## What you need to do
Return all the lines below exactly as written. Drop every picture.

## Provided material

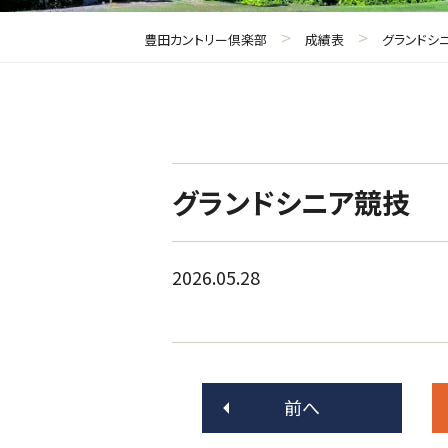
>
>
豊田カントリー倶楽部
成績表
グランドシ
グランドシニア競技
2026.05.28
前へ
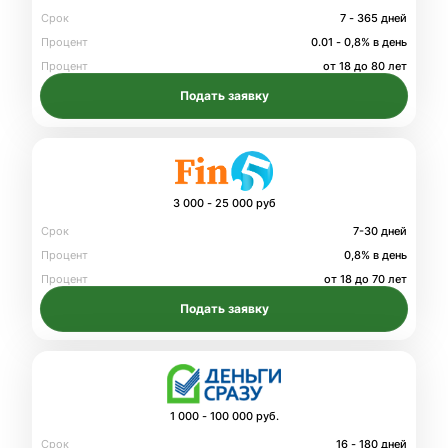
Срок
7 - 365 дней
Процент
0.01 - 0,8% в день
Процент
от 18 до 80 лет
Подать заявку
3 000 - 25 000 руб
Срок
7-30 дней
Процент
0,8% в день
Процент
от 18 до 70 лет
Подать заявку
1 000 - 100 000 руб.
Срок
16 - 180 дней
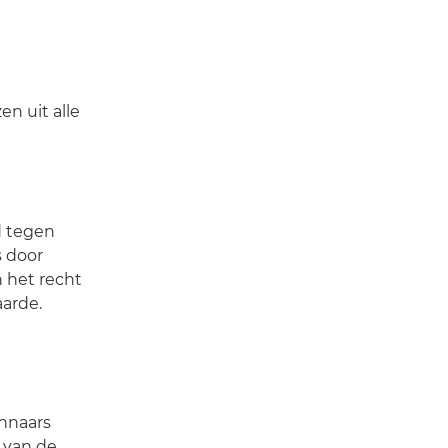
en uit alle
d tegen
s door
 het recht
aarde.
nnaars
 van de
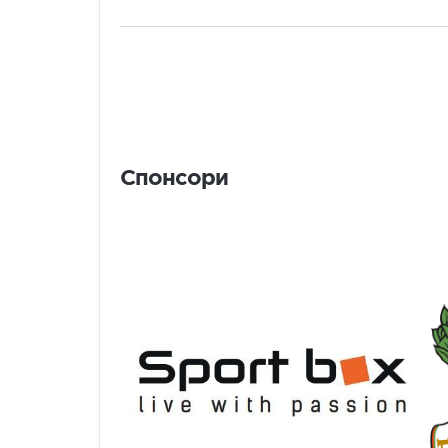
Спонсори
Спонсори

## Solution to this task
>
>
豊田カントリー倶楽部
成績表
グランドシ
グランドシニア競技
2026.05.28
前へ
Срок
7 - 365 дней
Процент
0.01 - 0,8% в день
Процент
от 18 до 80 лет
Подать заявку
3 000 - 25 000 руб
Срок
7-30 дней
Процент
0,8% в день
Процент
от 18 до 70 лет
Подать заявку
1 000 - 100 000 руб.
Срок
16 - 180 дней
en uit alle
d tegen
s door
 het recht
aarde.
nnaars
 van de
Спонсори
Спонсори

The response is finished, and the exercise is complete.